#1
Greetings all,

I'm student guitarist and I have been trying to search or explore ways to spice up basic major or minor chords. For acoustic playing, it just seems open strings help to add more sustain and a bright quality to the tone - so then I assume that not all key centers can lend itself that easily to using open-style chords on the guitar. I know in particular, a lot of guitarists like to:

Add a 9 to a triad
Alter to a sus2 chord
Add dissonance by including a 4th to a complete major triad

These are what I generally do from time to time, but I have been trying to explore or find more cool ways to add a little more character to basic major or minor triads. If you have any suggestions, I'll be glad to hear any tips or advice!


Thanks a lot!
#2
adding 6ths often sounds cool. 7ths if you want a bluesy/jazzy sound, anything else pretty much is strictly for jazz imo
#5
Figure out notes in in the extended chord and play around with positions.

For example, D major can be played x x O 2 3 2

You can play x 5 4 2 3 2

You have D F# A C# E G B to play with.

Consider x 5 4 O 7 7

or x O 4 2 5 2

or x x O 7 7 7

or x x O 7 7 10

or x O O 6 7 5

Try 2 x 0 2 3 O or x O 4 7 7 O or X O 7 6 7 5

Once you spot D and F# on the neck, you can always drop the 5th or add notes from the DMaj13 chord. And this works (more or less) for ay major or minor chord on the neck ... some combination or permutation of the root, 3rd, 5th, 7th, 9th, 11th and 13th will sound cool.

If you add the flat 7 of D , C natural, with F# present -- that is a whole other family of chords -- dominant -- which are more jazz/blues sounding and get into a whole other family of altered sounds. But notes from the Maj13 or min13 of a chord should give you lots of ideas.

Cheers!
#6
Turning a triad into an add9 can indeed be nice :P

As far as open chords go, there are a lot of nice ones based on G. My starting point would be a GmajAdd9 (3x020x). From there, lots of possibilities. Replacing the fifth, you could make it a plain Gmaj9 (3x420x). Moving down the 7th, you could make it a G9 (3x320x).

Over all of these, you could also let the open E ring out to add a 6 or 13.
Last edited by Brainpolice2 at Apr 15, 2012,
#7
More or less, Zen gets it. I can tell instantly that he knows what he's talking about, and it's more or less what I would say to you, (although you might not catch the whole Major 13ths and what he means), because it assumes that you can build the notes correctly of every chord, and, Zen can. I can as well, and many here on MT can.

(Most people, in my observation...cannot.)

That said, the Major 13th is basically all the notes of a D Major scale played at once like a chord. That brings us full circle...chords are from scales and scales are from chords....that awareness is groundbreaking stuff when many finally realize that they are dealing with the same question and that is the power of notes against a tonal center. Nothing else matters, until you realize that's all that's happening.

But let's look deeper into this. Instead of what notes can you play, to spice up triads, define "spice". What is "spice". It's a personal thing, I believe. But in teaching as long as I have been, the thing that I find is "spice" is when the right combination of tension and resolution is employed in music.

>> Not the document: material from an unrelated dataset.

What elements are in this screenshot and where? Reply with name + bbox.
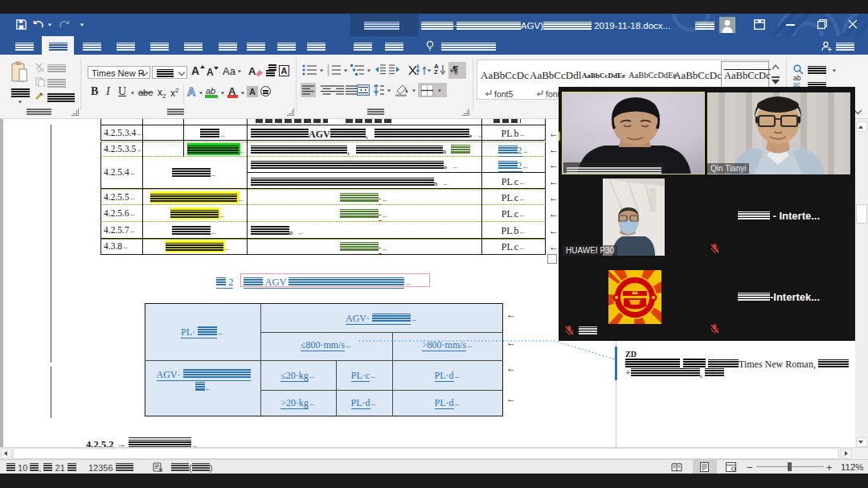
svg-text:3: 3 [327, 72, 330, 76]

How do you do that? Well, understand, or better yet take these notes and determine if they feel relaxed or resolved, or they feel "unfinished" or tense. How does one painter know just what color to use and how much? It's the same at asking questions of this nature.

Use your ears, get a better understanding of the power of notes and their functions. (For example a Minor 6th could sound terrible if that 6th isn't in the melody line, and as such generally is not recommended as a tonic chord.)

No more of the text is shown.